È venuta a patti con la precarietà di un mestiere in cui si attende sempre una telefonata per mettersi in moto?
«È un lavoro in cui dici “arriverò” senza poi arrivare mai. E poi: cosa vuol dire arrivare? Ho interpretato Ride. Un’opera molto bella e un’occasione che non so quando mi ricapiterà. Forse puoi sentirti appagato dopo 50 film, ma nel mezzo c’è tutta l’incertezza del mondo. Comunque mi sento ancora al principio di un’avventura. Si cresce e si cambia in continuazione. Ho molto da capire, c’è tempo».
Crede nella fortuna?
«Ho smesso. Anni fa andavo in motorino al maneggio: in aperta campagna caddi in uno scarico delle fogne a cielo aperto. Mi ritrovai, letteralmente, in un mare di merda. Si dice che porti fortuna, ma ho imparato a dubitarne. Faccio pochi film e sono fidanzata con Valerio Mastandrea. Posso sostenere davvero che mi sia andata bene?» (ride)
Come l’ha conosciuto?
«Ero a una cena da amici. Lui arrivò trafelato dal cinema. Finisce la cena, ci spostiamo in una birreria e scambiamo qualche parola. Lui dice che all’inizio facevo la sostenuta. E forse chissà, è anche vero. Decidiamo di prenderci un caffè un paio di giorni dopo. Appuntamento alle 11 di mattina. Passano dieci minuti e non si vede nessuno. Ne passano venti e non accade niente. Allo scoccare della mezz’ora mi alzo e me ne vado. A fine balletto scopriamo entrambi di aver sbagliato appuntamento e ne fissiamo un altro. È cominciata così, come in un film di Woody Allen».

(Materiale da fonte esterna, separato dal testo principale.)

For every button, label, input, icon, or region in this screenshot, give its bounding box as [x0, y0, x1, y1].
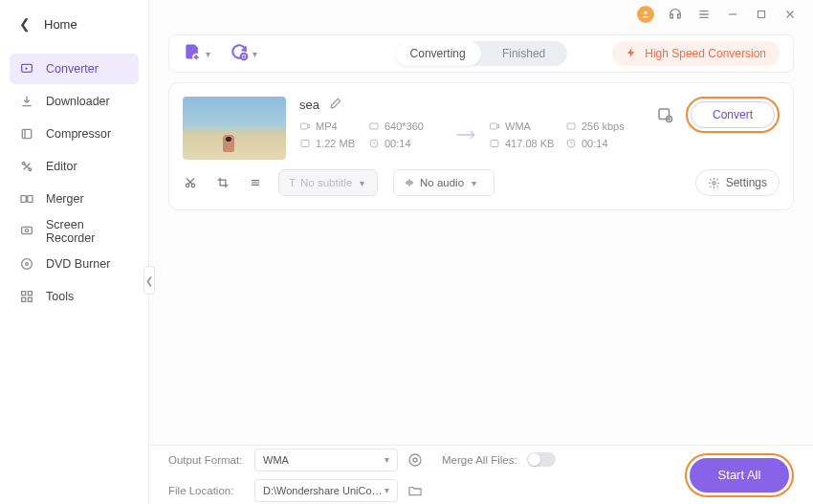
high-speed-badge[interactable]: High Speed Conversion	[612, 41, 780, 66]
dst-size: 417.08 KB	[505, 138, 554, 149]
menu-icon[interactable]	[696, 7, 712, 22]
clock-icon	[368, 138, 380, 149]
crop-icon[interactable]	[215, 175, 231, 190]
sidebar-item-tools[interactable]: Tools	[10, 281, 139, 312]
refresh-plus-icon	[230, 42, 249, 65]
converter-icon	[19, 61, 34, 77]
screen-recorder-icon	[19, 224, 34, 239]
compressor-icon	[19, 126, 34, 142]
svg-rect-24	[491, 141, 498, 147]
sidebar-item-screen-recorder[interactable]: Screen Recorder	[10, 216, 139, 247]
chevron-down-icon: ▾	[206, 49, 210, 59]
back-icon[interactable]: ❮	[19, 16, 31, 32]
sidebar-item-label: DVD Burner	[46, 257, 110, 271]
sidebar-item-label: Screen Recorder	[46, 218, 129, 245]
output-format-label: Output Format:	[168, 454, 245, 466]
add-url-button[interactable]: ▾	[230, 42, 257, 65]
minimize-icon[interactable]	[725, 7, 740, 22]
svg-rect-20	[491, 123, 497, 129]
editor-icon	[19, 159, 34, 174]
bottom-bar: Output Format: WMA▾ Merge All Files: Fil…	[149, 445, 813, 504]
video-icon	[489, 121, 500, 132]
sidebar-item-label: Converter	[46, 62, 99, 76]
svg-rect-19	[370, 123, 378, 129]
home-label[interactable]: Home	[44, 17, 77, 32]
open-folder-button[interactable]	[407, 483, 423, 498]
svg-point-14	[644, 11, 647, 14]
lightning-icon	[626, 47, 637, 61]
svg-rect-4	[21, 196, 26, 203]
trim-icon[interactable]	[183, 175, 198, 190]
svg-point-7	[25, 229, 28, 231]
close-icon[interactable]	[782, 7, 798, 22]
tools-icon	[19, 289, 34, 304]
add-file-button[interactable]: ▾	[183, 42, 210, 65]
chevron-down-icon: ▾	[472, 178, 476, 188]
collapse-sidebar-button[interactable]: ❮	[143, 266, 155, 295]
sidebar-item-merger[interactable]: Merger	[10, 184, 139, 214]
chevron-down-icon: ▾	[360, 178, 364, 188]
src-size: 1.22 MB	[316, 138, 355, 149]
audio-value: No audio	[420, 177, 464, 188]
start-all-button[interactable]: Start All	[690, 458, 789, 493]
sidebar-item-dvd-burner[interactable]: DVD Burner	[10, 249, 139, 279]
file-location-dropdown[interactable]: D:\Wondershare UniConverter 1▾	[254, 479, 398, 502]
tab-group: Converting Finished	[395, 41, 567, 66]
clock-icon	[565, 138, 577, 149]
file-plus-icon	[183, 42, 202, 65]
output-settings-button[interactable]	[407, 452, 423, 468]
sidebar-item-label: Editor	[46, 160, 77, 173]
sidebar-item-label: Merger	[46, 192, 84, 206]
svg-point-8	[22, 259, 33, 270]
merge-toggle[interactable]	[527, 452, 556, 467]
subtitle-icon: T	[289, 177, 296, 188]
tab-converting[interactable]: Converting	[395, 41, 481, 66]
tab-finished[interactable]: Finished	[481, 41, 567, 66]
merge-label: Merge All Files:	[442, 454, 517, 466]
svg-rect-21	[567, 123, 575, 129]
support-icon[interactable]	[668, 7, 683, 22]
svg-point-32	[409, 454, 421, 466]
src-duration: 00:14	[385, 138, 411, 149]
resolution-icon	[368, 121, 380, 132]
audio-dropdown[interactable]: No audio ▾	[393, 169, 494, 196]
avatar[interactable]	[637, 6, 654, 23]
sidebar-item-compressor[interactable]: Compressor	[10, 119, 139, 149]
svg-rect-11	[28, 292, 32, 296]
subtitle-dropdown[interactable]: TNo subtitle ▾	[278, 169, 378, 196]
convert-button[interactable]: Convert	[691, 101, 775, 128]
main-panel: ▾ ▾ Converting Finished High Speed Conve…	[149, 0, 813, 504]
audio-icon	[404, 177, 415, 188]
sidebar-item-editor[interactable]: Editor	[10, 151, 139, 182]
startall-highlight: Start All	[685, 453, 794, 497]
gear-icon	[708, 177, 720, 189]
video-thumbnail[interactable]	[183, 97, 286, 160]
sidebar-item-converter[interactable]: Converter	[10, 54, 139, 84]
chevron-down-icon: ▾	[385, 454, 389, 465]
svg-rect-22	[301, 141, 309, 147]
sidebar-item-downloader[interactable]: Downloader	[10, 86, 139, 117]
svg-rect-26	[659, 109, 670, 120]
file-card: sea MP4 640*360 WMA 256 kbps 1.22 MB 00:…	[168, 82, 794, 210]
src-format: MP4	[316, 121, 338, 132]
edit-title-icon[interactable]	[329, 97, 342, 113]
svg-rect-15	[758, 11, 765, 18]
settings-button[interactable]: Settings	[695, 169, 780, 196]
convert-highlight: Convert	[686, 97, 780, 133]
maximize-icon[interactable]	[754, 7, 769, 22]
sidebar-item-label: Downloader	[46, 95, 110, 108]
output-format-dropdown[interactable]: WMA▾	[254, 449, 398, 471]
dvd-burner-icon	[19, 256, 34, 272]
chevron-down-icon: ▾	[385, 485, 389, 495]
downloader-icon	[19, 94, 34, 109]
more-icon[interactable]	[248, 175, 263, 190]
dst-format: WMA	[505, 121, 531, 132]
svg-point-2	[22, 162, 25, 164]
settings-label: Settings	[726, 176, 767, 189]
file-location-value: D:\Wondershare UniConverter 1	[263, 485, 385, 496]
high-speed-label: High Speed Conversion	[645, 47, 766, 60]
merger-icon	[19, 191, 34, 207]
svg-point-9	[26, 263, 29, 266]
svg-rect-6	[22, 227, 33, 233]
output-settings-icon[interactable]	[655, 105, 674, 124]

Un copione quasi più complesso della sua prova in Ride.
«Il film l’ho affrontato con leggerezza. La paura di essere all’altezza è venuta dopo. Prima no, avevo seguito tutte le fasi di scrittura e in Carolina, la protagonista, percepivo una levità capace di volare sopra le cose, sopra il lutto, sopra il dolore».
Cosa le ha lasciato un ruolo così forte?
«La consapevolezza che non ho più voglia di star ferma. Ho deciso che non posso aspettare un’altra decade prima di fare un altro film. Avevo in testa un’idea e ho sentito il bisogno di realizzarla. Così con Elisa Casseri e Carlotta Corradi abbiamo messo in piedi un team di scrittura e immaginato una serie su una donna di trent’anni. Il progetto interessa a una produzione e tra qualche mese spero prenda il via. Va bene avere tempo libero, ma il patto che ho fatto con me stessa è di impiegarlo meglio».
È una scommessa?
«Un investimento. Un tuffo nella passione e un modo di evadere dall’incertezza. Il domani non mi spaventa. La puntata questa volta la faccio su me stessa. Parafrasando Rimini di De André: “Voi che siete lì tra i gelati e le bandiere / non fate più scommesse sulla figlia del dentista”».